Current Research Projects
in the Field of Marketing and Human Resource Management

DFG – Deutsche Forschungsgemeinschaft

Social Robots During the Service Encounter (2017-2020; DFG Research Grant)

Frontline employees act as representatives of a company through personal interactions with customers and thus have a significant influence on the success of customer relationships. This is especially true when employees succeed in transferring their own positive emotions to customers. The mechanism of this transfer of emotions, the so-called emotional contagion, has been demonstrated repeatedly between frontline employees and customers. For some years now, companies in various industries, such as retail, gastronomy and hotels, have increasingly been using social robots in customer contact. These robots inform or serve (e.g. at check-in) customers and can thus take over selected tasks of a customer contact employee. Against this background, the proposed research project asks the question to what extent social robots are capable of emotional contagion in a realistic customer interaction. Furthermore, framework conditions will be identified which influence the strength of a possible emotional contagion.

Link to the DFG-GEPRIS report:

Frontline Employees’ as the Key to Innovation Success (2012-2015; DFG Research Grant)

Employees with customer contact, the so-called “boundary spanners” of the R&D, marketing and sales departments are seen as important sources of innovation due to their proximity to customers. However, companies sometimes reach their limits when they try to exploit the innovation potential of their employees, as employees from different functional areas pursue different interests in connection with innovations that are not sufficiently addressed by companies. The project identified possible starting points in companies to address the respective function-related innovation motives of employees and thereby promote their innovativeness and inter-functional cooperation.

Link to the DFG-GEPRIS report:

Manager Stress (2009-2013; DFG Research Grant)

In an interdisciplinary project, influencing factors, mediators, moderators, as well as psycho-social and economic effects of stress in management were investigated. The analysis of the effects of company- or environment-related conditions on the strength of the connection between managerial stress and stress reactions was based on an interdisciplinary approach of psychology and business administration.

Link to the DFG-GEPRIS report:

Teams at the Interface Between Supplier and Customer Companies: An Integrative Approach (2002-2004; DFG Research Grants)
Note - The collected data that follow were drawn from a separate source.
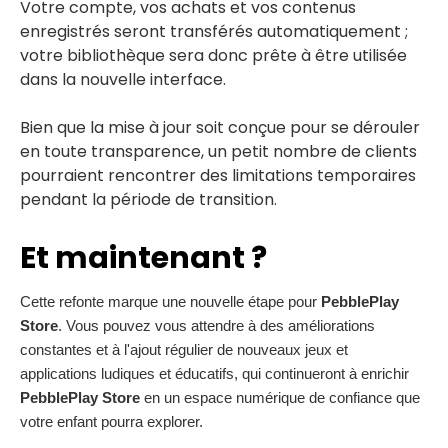
Votre compte, vos achats et vos contenus
enregistrés seront transférés automatiquement ;
votre bibliothèque sera donc prête à être utilisée
dans la nouvelle interface.
Bien que la mise à jour soit conçue pour se dérouler
en toute transparence, un petit nombre de clients
pourraient rencontrer des limitations temporaires
pendant la période de transition.
Et maintenant ?
Cette refonte marque une nouvelle étape pour
PebblePlay
Store
. Vous pouvez vous attendre à des améliorations
constantes et à l'ajout régulier de nouveaux jeux et
applications ludiques et éducatifs, qui continueront à enrichir
PebblePlay Store
en
un espace numérique de confiance que
votre enfant pourra explorer.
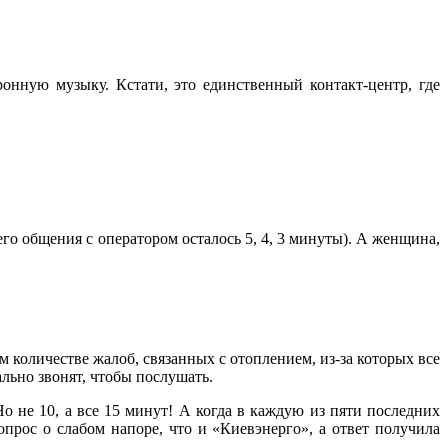
онную музыку. Кстати, это единственный контакт-центр, где
го общения с оператором осталось 5, 4, 3 минуты). А женщина,
количестве жалоб, связанных с отоплением, из-за которых все
ально звонят, чтобы послушать.
 не 10, а все 15 минут! А когда в каждую из пяти последних
опрос о слабом напоре, что и «Киевэнерго», а ответ получила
The environment of many companies is nowadays characterized by high market dynamics and high competitive pressure. One reaction to these developments is a reorientation of many companies, away from “lone wolves” to cross-company cooperation. An increasingly important form of cooperation is the formation of interorganizational, i.e. cross-company, teams. Examples are cross-company product development teams or teams for the development of cross-company logistics concepts. While the phenomenon of intra-organizational teams has been extensively investigated in the scientific community, the phenomenon of inter-organizational teams has not yet received much attention. Against this background, the question arose whether the mechanisms of action with regard to team success in interorganizational teams are the same as in intraorganizational teams. This research project focused on two questions: 1) What are the special features of inter-organizational teams compared to intra-organizational teams with regard to the influencing factors of team success (design and behavior)? 2) When are interorganizational (compared to intraorganizational) teams particularly successful?

Link to the DFG-GEPRIS report:

State Hessen

SOLIN – SOcial LINk – (2014 – 2017)

Mobile communications is the fastest growing technology with more than 5 billion users worldwide. On the one hand, this enables a new type of collaboration, e.g., very fast coordination of management, but on the other hand it also dissolves the temporal and spatial boundaries between professional and private life. The project comprised the design and research of technical and legal foundations of smartphone applications for an optimized work-life balance using the example of a new communication paradigm (SOLIN). In particular, the following three basic questions were researched: algorithms (such as peer-to-peer) for activity detection, legal requirements and the impact on team collaboration and the work-life balance of employees.

WhiteBox (2021 – 2024)

Artificial intelligence (AI) is a key technology of the 21st century. In some cases, AI programs exceed the performance of human behavior by far. This progress of AI is based to a large extent on so-called deep neural networks (DNN), which find complex patterns in large amounts of data that we humans cannot easily discover. Due to their complexity, the predictions and decisions of DNNs are often not comprehensible to humans: They are black box models. However, for many AI applications in business and society, comprehensible and reliable predictions and decisions are essential in order for us to trust them and know that they will work even under adverse conditions. In the future, humans and robots will work in close cooperation. For this human-centered AI, comprehensible models on both sides are the key to facilitate interactions. The planned project expands trust research in the field of human-robot interaction. The developed whitebox models will be tested for their human-centricity. The planned studies focus on the variables transparency and trust. In addition, important user-related and AI-related moderator variables will be evaluated, e.g. user experience with AI, anthropomorphism and the appearance of AI.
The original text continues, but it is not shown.